We just received a report that in occupied Tibet the Chinese regime is now forcing Tibetans to memorize the words of China’s national anthem, lyrics which praise the glorious ideology of the communist party and supposed progress of the so-called Motherland.
This latest example of tyranny is further evidence of a calculated campaign to eradicate Tibetan national and cultural identity, those failing to comply face the ‘choice’ of prison, forced-labor camps and torture.
Reading of such genocidal assault upon Tibet it’s natural to feel outrage, sadness and indeed for some a sense of despair. Others may regard the momentum of Chinese rule over Tibetans has an inevitable conclusion, the demise of Tibetan culture, crushed into obscurity by increasingly aggressive measures that aim to eliminate the language of Tibet.
Such colonial violence was waged against the Irish when under occupation by the English the reasoning, crude as it is, hopes that in destroying the indigenous spoken language any sense of cultural and national identity is diluted. To the point that with successive generations a compliant, and uncritical population emerges. No doubt thankful and loyal subjects.
While the ability to speak the tongue of your culture and ancestors is a critical component defining the idea of cultural and national identity it’s erosion and forced replacement as a consequence of being occupied by a foreign power does not necessarily mean the game is won for the colonizing tyranny.
Take Ireland and its loss of Gaelic, beaten and humiliated out of Irish mouths by English rule, despite such a loss the resentment and determination among many Irish people to honor and maintain their culture was immensely strong.

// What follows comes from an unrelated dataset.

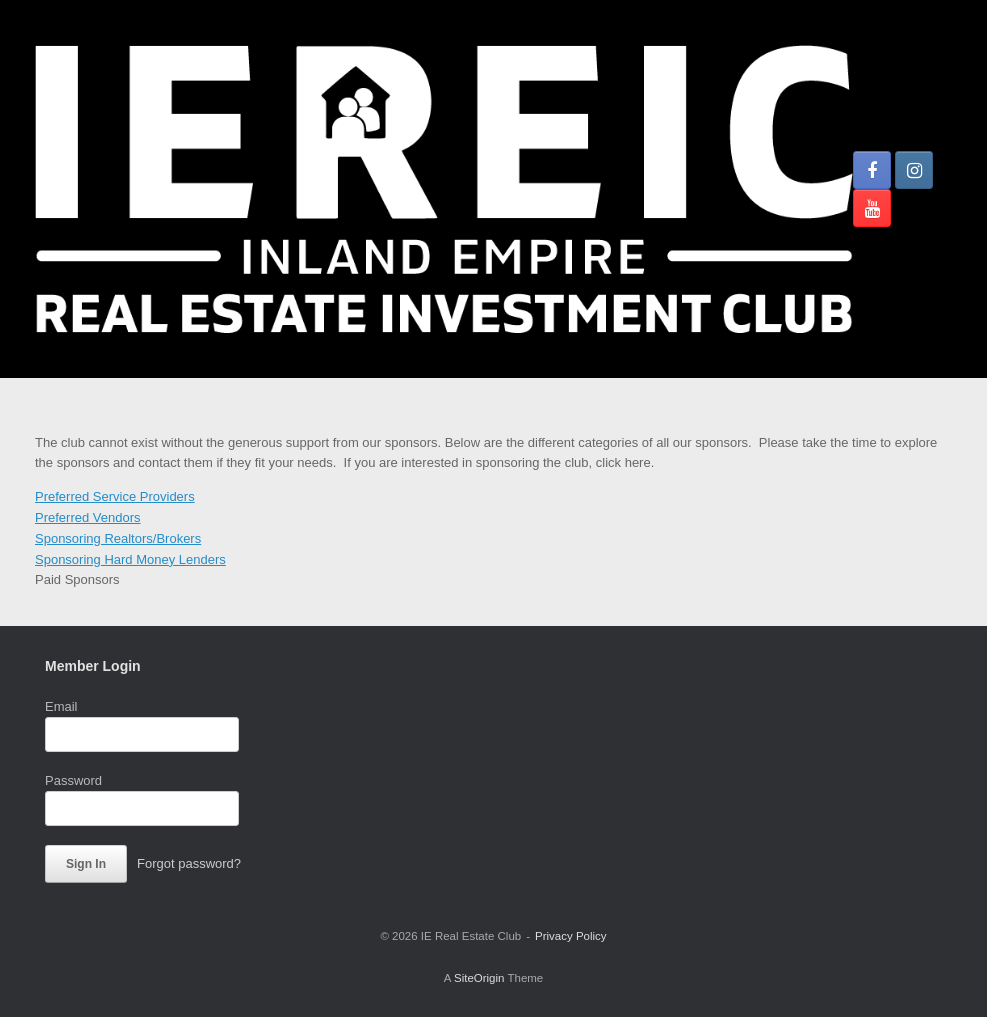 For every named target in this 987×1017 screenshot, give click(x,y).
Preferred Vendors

The language of those taking up arms against England in the cause of Irish freedom, was often English, yet the hearts and minds which sacrificed themselves for that struggle remained profoundly Irish. That reality offers hope for Tibetans suffering under the asphyxiating pressures of Chinese cultural dominance.
While Chinese may in time become the first language of occupied Tibet such a disturbing development would not in itself extinguish a Tibetan identity. That flickering sense of distinctness, if protected and nurtured within, could enable Tibetans to retain a vital connection. Not only with their cultural tradition and past, but as a spark which at some opportune time could allow the re-ignition of Tibetan cultural expression.
Of course it would be preferable if the people of Tibet could maintain their language, but the genocidal policies of China’s regime seek to exterminate a separate Tibetan identity. Language is the prime target. What the psychopaths of the Chinese government fail to understand is that socially engineering, through force, a generation of Chinese-speaking Tibetans does not address the oppression, injustice, suffering and cruelty; which has scarred every single Tibetan family since China invaded Tibet in 1950. It is that harrowing legacy, scorched across the collective memory of Tibetans, which will continue to undermine attempts to expunge the distinctiveness of Tibetan character.
Sure, it could be that with 24/7 Chinese language internet and television pumping into Tibetan homes, with ‘must speak Chinese’ requirements for employment and schoolchildren taught only Chinese we may well see a future Tibet in which Tibetan is a relic language. The interest only of academics and linguists. But depressing as that grim vision is, we believe it’s more than probable that political and civil dissent to Chinese rule will continue into the future, that the past will not be forgotten. What makes a people is more than language, and a culture and sense-of-belonging is not, as shown by history, vanquished by terrorism and persecution. Hope remains, even if its first words are in the language of an oppressor!